> [What is required] Please show every line in the entries below that includes the word "Koszalin".

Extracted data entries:
════════════════════
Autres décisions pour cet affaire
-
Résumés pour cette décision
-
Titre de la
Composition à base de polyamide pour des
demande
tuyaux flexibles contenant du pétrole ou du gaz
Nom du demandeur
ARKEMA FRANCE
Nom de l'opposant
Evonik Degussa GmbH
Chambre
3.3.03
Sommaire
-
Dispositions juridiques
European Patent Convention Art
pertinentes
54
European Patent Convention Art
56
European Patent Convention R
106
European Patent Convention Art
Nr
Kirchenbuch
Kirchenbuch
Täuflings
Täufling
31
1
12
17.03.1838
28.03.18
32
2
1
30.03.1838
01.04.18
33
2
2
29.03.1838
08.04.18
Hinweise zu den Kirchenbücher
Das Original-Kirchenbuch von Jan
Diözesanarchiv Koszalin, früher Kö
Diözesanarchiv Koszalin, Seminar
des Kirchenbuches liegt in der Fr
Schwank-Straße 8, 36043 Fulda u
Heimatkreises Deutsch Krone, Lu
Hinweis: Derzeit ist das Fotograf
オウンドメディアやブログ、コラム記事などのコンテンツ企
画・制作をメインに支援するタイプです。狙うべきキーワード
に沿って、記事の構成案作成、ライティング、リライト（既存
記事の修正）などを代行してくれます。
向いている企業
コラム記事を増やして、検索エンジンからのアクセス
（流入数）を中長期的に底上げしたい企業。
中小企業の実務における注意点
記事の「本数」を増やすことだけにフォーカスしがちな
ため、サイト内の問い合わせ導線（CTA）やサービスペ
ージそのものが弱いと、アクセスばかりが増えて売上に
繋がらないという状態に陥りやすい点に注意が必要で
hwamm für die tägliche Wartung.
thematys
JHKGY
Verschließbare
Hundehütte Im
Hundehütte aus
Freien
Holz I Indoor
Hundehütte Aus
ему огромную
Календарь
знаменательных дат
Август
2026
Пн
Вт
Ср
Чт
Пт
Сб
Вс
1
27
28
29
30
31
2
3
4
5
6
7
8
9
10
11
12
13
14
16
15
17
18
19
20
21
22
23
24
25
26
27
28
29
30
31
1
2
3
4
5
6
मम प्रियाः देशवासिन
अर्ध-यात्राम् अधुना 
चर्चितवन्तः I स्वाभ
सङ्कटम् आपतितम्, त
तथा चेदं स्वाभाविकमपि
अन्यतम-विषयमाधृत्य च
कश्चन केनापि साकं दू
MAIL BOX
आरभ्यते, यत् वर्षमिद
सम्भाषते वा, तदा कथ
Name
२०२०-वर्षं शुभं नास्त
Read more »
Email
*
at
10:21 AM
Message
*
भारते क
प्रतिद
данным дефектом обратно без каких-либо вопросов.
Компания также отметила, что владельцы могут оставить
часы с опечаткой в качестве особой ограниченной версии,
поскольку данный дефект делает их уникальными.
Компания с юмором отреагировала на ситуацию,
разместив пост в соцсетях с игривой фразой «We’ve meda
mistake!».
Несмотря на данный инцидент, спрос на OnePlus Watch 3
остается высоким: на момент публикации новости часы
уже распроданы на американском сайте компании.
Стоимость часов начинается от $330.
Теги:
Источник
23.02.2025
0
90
════════════════════
> [Answer]
Diözesanarchiv Koszalin, früher Kö
Diözesanarchiv Koszalin, Seminar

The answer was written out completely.